## Activity:
Although the records contain pictures, print none of them; print exactly the lines from the one with "Създаване на петиция" through the last line.

##### Exercise input #####

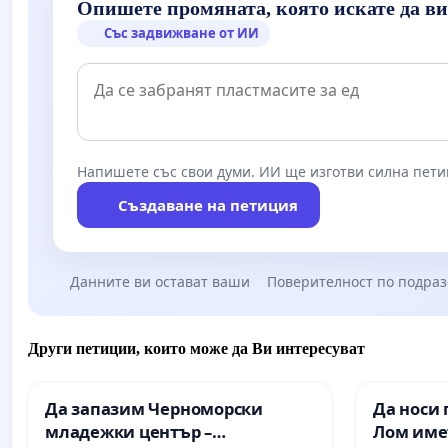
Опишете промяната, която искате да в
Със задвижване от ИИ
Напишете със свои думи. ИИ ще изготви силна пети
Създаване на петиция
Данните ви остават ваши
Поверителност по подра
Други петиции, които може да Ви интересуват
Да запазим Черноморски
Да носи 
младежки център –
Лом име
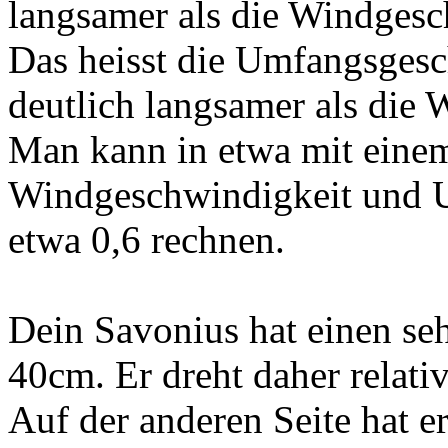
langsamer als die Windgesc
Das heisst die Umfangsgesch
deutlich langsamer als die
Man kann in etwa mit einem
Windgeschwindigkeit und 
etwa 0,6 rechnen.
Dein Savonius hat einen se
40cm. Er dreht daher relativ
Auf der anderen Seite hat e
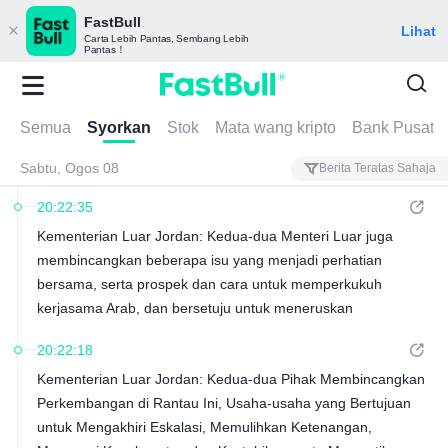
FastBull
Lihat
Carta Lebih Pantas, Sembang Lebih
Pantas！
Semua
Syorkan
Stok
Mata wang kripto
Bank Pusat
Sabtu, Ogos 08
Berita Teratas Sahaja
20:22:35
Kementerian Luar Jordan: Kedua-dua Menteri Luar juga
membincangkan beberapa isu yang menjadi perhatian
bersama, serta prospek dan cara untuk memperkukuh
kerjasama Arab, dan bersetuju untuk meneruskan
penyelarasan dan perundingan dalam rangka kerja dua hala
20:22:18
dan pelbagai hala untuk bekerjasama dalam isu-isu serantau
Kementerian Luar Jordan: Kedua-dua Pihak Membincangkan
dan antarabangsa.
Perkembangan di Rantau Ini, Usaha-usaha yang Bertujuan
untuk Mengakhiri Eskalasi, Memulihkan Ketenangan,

#####

## Solved exercise:
Създаване на петиция
Данните ви остават ваши
Поверителност по подра
Други петиции, които може да Ви интересуват
Да запазим Черноморски
Да носи 
младежки център –
Лом име
langsamer als die Windgesc
Das heisst die Umfangsgesch
deutlich langsamer als die
Man kann in etwa mit einem
Windgeschwindigkeit und 
etwa 0,6 rechnen.
Dein Savonius hat einen se
40cm. Er dreht daher relativ
Auf der anderen Seite hat e
FastBull
Lihat
Carta Lebih Pantas, Sembang Lebih
Pantas！
Semua
Syorkan
Stok
Mata wang kripto
Bank Pusat
Sabtu, Ogos 08
Berita Teratas Sahaja
20:22:35
Kementerian Luar Jordan: Kedua-dua Menteri Luar juga
membincangkan beberapa isu yang menjadi perhatian
bersama, serta prospek dan cara untuk memperkukuh
kerjasama Arab, dan bersetuju untuk meneruskan
penyelarasan dan perundingan dalam rangka kerja dua hala
20:22:18
dan pelbagai hala untuk bekerjasama dalam isu-isu serantau
Kementerian Luar Jordan: Kedua-dua Pihak Membincangkan
dan antarabangsa.
Perkembangan di Rantau Ini, Usaha-usaha yang Bertujuan
untuk Mengakhiri Eskalasi, Memulihkan Ketenangan,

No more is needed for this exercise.